Habertürk
    Takipde Kalın!
      Günlük gelişmeleri takip edebilmek için habertürk uygulamasını indirin
        Haberler Kültür-Sanat Öne Çıkanlar Buse Sinem İren'den son dakika açıklama: Bu yalnızca erkeklerin yarattığı bir dünya değil
        Sesli Dinle
        0:00 / 0:00

        'İhtiyar Balıkçı ve Deniz'de rol alıp sahnenin tozunu yuttuktan sonra aldığı keyfin meydana getirdiği 'sahne devam etmeli' düşüncesiyle çıktığı yolda komedyenliğe rastladı.

        Bir arkadaşını görmeye gitiği BKM Mutfak'ta 'Açık Mikrofon' günüydü.

        Oturdu, seyretti.

        O akşam başının üzerinde yanan ampül, "Sen de stand up yapabilirsin' fikrini aydınlattı.

        O aydınlanmanın şevkiyle eve gidip 5 dakikalık bir gösteri yazdı.

        Ertesi hafta, o gösteriyle çıktığı sahnede kendisini seyredenlerin beğenisi, komedyenlik unvanına da sahip olmasını sağladı.

        Buse Sinem İren...

        O günden sonra kadın komedyenler içinde yerini alan Buse Sinem İren, Türkiye'deki gösterilerle ispatladığı rüşdünü yurt dışındaki gösterilerle pekiştirdi. İren, Habertürk'ten Mehmet Çalışkan'a verdiği röportajda erkek meslektaşlarını kadın komedyenlere destek vermeye çağırdı.

        Oyuncu, komedyen ve sanat tarihçisi olarak tanımlanıyorsunuz. Bu tanımlamaları açabilir misiniz? Oyunculuk ve komedyenlik neden farklı maddeler halinde?

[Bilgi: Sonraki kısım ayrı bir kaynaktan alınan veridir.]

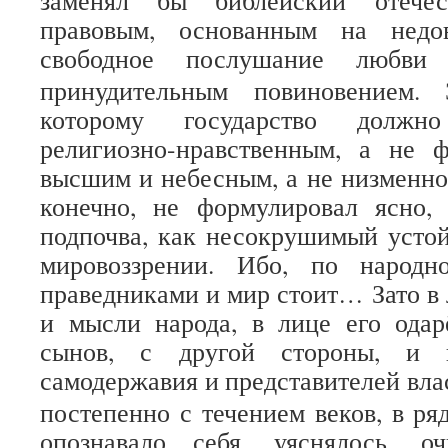
заменял бы библейский отечес
правовым, основанным на недо
свободное послушание любви
принудительным повиновением. 
которому государство должн
религиозно-нравственным, а не ф
высшим и небесным, а не низменно
конечно, не формулировал ясно,
подпочва, как несокрушимый устой
мировоззрении. Ибо, по народн
праведниками и мир стоит… Зато в 
и мысли народа, в лице его ода
сынов, с другой стороны, и 
самодержавия и представителей вла
постепенно с течением веков, в ря
опознавало себя, уяснялось, о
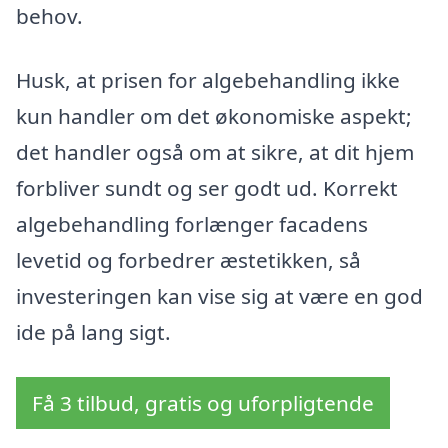
behov.
Husk, at prisen for algebehandling ikke
kun handler om det økonomiske aspekt;
det handler også om at sikre, at dit hjem
forbliver sundt og ser godt ud. Korrekt
algebehandling forlænger facadens
levetid og forbedrer æstetikken, så
investeringen kan vise sig at være en god
ide på lang sigt.
Få 3 tilbud, gratis og uforpligtende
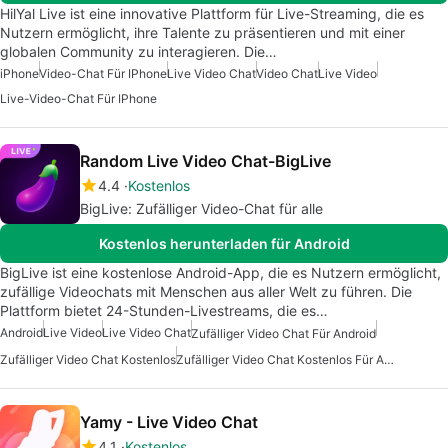
HilYal Live ist eine innovative Plattform für Live-Streaming, die es
Nutzern ermöglicht, ihre Talente zu präsentieren und mit einer
globalen Community zu interagieren. Die…
iPhone
Video-Chat Für IPhone
Live Video Chat
Video Chat
Live Video
Live-Video-Chat Für IPhone
Random Live Video Chat-BigLive
4.4
Kostenlos
BigLive: Zufälliger Video-Chat für alle
Kostenlos herunterladen für Android
BigLive ist eine kostenlose Android-App, die es Nutzern ermöglicht,
zufällige Videochats mit Menschen aus aller Welt zu führen. Die
Plattform bietet 24-Stunden-Livestreams, die es…
Android
Live Video
Live Video Chat
Zufälliger Video Chat Für Android
Zufälliger Video Chat Kostenlos
Zufälliger Video Chat Kostenlos Für Android
Yamy - Live Video Chat
4.1
Kostenlos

        Oyunculuk; İstanbul Halk Tiyatrosu'ndan aldığım eğitim ve sonrasında tiyatronun 'İhtiyar Balıkçı ve Deniz' oyununda oynamamla başladı. Fakat doğduğumdan beri bir oyuncu ve eğlendiriciydim. (Gülüyor) Pozitif Atölye'den kamera önü oyunculuğu eğitimi aldım. Sonra da 'Çocuklar Duymasın' dizisinin son sezonunda 'Havuç'un evlendiği 'Simay'ı canlandırdım. Bahar Kerimoğlu'ndan çok verim aldığım eğitimi tamamladıktan sonra da 'Menajerimi Ara' dizisinde 'Meral' karakterini canlandırdım.

        Komedi; kendi stand up gösterilerimi yazıyor, Türkiye ve Avrupa turneleri yapıyorum. Aslında bana ilk dizi projemde rol almamı da bir markanın reklam yüzü olmamı da tek kişilik gösterim sağladı. Oyunculuk ve komedyenliğin farkı; komedyenlikte kendi yazdığım metinle ve kendi ifademle seyirci karşısında olmam. Başka bir karaktere can vermiyor, kendimi ortaya koyuyorum.

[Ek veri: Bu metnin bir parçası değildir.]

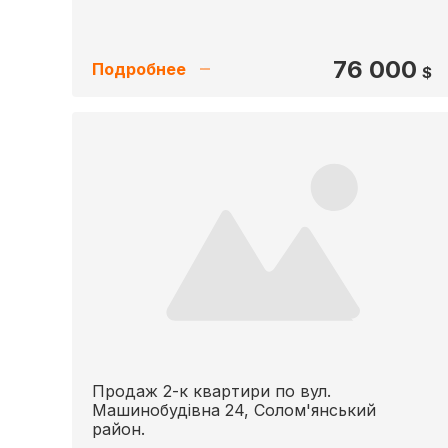
76 000
Подробнее
$
Продаж 2-к квартири по вул.
Машинобудівна 24, Солом'янський
район.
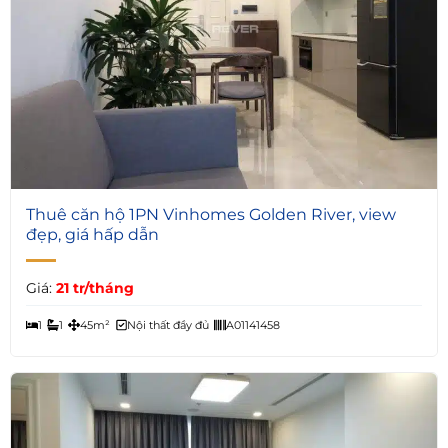
5
Thuê căn hộ 1PN Vinhomes Golden River, view
đẹp, giá hấp dẫn
Giá:
21 tr/tháng
1
1
45m²
Nội thất đầy đủ
A01141458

        Sanat tarihi; Mimar Sinan Güzel Sanatlar Üniversitesi Sanat Tarihi Bölümü'nden mezun oldum. Lisans eğitimim sanat konusunda ciddi bir derinleşme yaşamamı ve sanatın evrensel dokunuşunu keşfedip kendi sanatımı yaratıp sunmamı sağladı. Bana göre sanat, dileyenin kendi ifadesini, keyif alarak ve keyfi yayarak özgün bir şekilde sunmasıdır. Kendi tek kişilik gösterilerimde komedyenliğim kadar sanat tarihçi yanımı da kullanıyorum.

        REKLAM

        Komedyenlik size ne ifade ediyor? Komedi anlayışınız ve komedi dilinizle ilgili neler söylemek istersiniz?

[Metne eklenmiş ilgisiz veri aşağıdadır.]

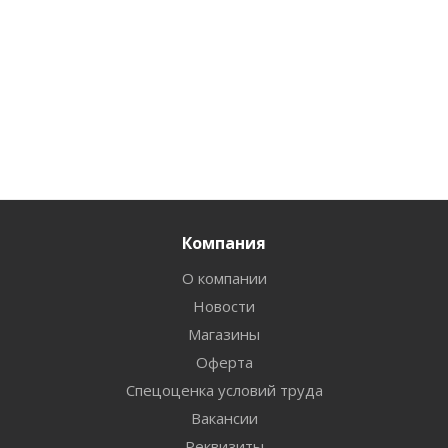
Компания
О компании
Новости
Магазины
Оферта
Спецоценка условий труда
Вакансии
Реквизиты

        Her kişinin yaşam serüveninin, kendisinin sanat eseri olduğunu düşünürüm. Yaşamımı benim seçimlerim inşa eder ve bu seçimler bir hikâye oluşturur. Ben bu hikâyede en çok neşe ve sevginin olmasını istedim. Kolay bir yaşamım olmadı, bu yüzden kendimi şanslı hissediyorum. Çünkü zorluklar beni pratik çözümler bulma konusunda, eğlenceli bir bakış açısıyla her anıma neşeyi çekmenin yolunu bulma konusunda geliştirdi. Charlie Chaplin'in dediği gibi "Hayat yakından bakıldığında trajedi, uzaktan bakıldığında komedidir." Sorunların içinde, acıya, soruna ve ızdıraba tutunmak bence bir seçimdir. Bu seçenekleri verimli bulmadığım için ben komedi, neşe ve sevgiyi seçtim. Bir yere baktığımda öncelikle güzel yanını, sevilecek yanını görmeye çalışırım. Bu da bir rahatlama ve neşelenme fırsatı yakalamama hizmet eder. İnsanları severim, güldüklerini görmek beni besler. Sahnelerimi izlemeye gelen her seyircinin kalbini, ruhunu hissederim ve onlara kalbimi açarım. Sıcak, sevgi dolu bir ortam yaratıp herkesi rahatlattıktan sonra omuzlarındaki baskıdan kurtulacakları anlar yaratırım ve bize kahkahalarımız eşlik eder.

        REKLAM

        Komedyenlikte erkeklerin mutlak bir hakimiyeti söz konusu. Siz o hakimiyet karşısında çalışmalarınızı yeterince gözler önüne serebiliyor, bunun sonucunda da komedi anlayışınızı yeterince ifade edebiliyor musunuz?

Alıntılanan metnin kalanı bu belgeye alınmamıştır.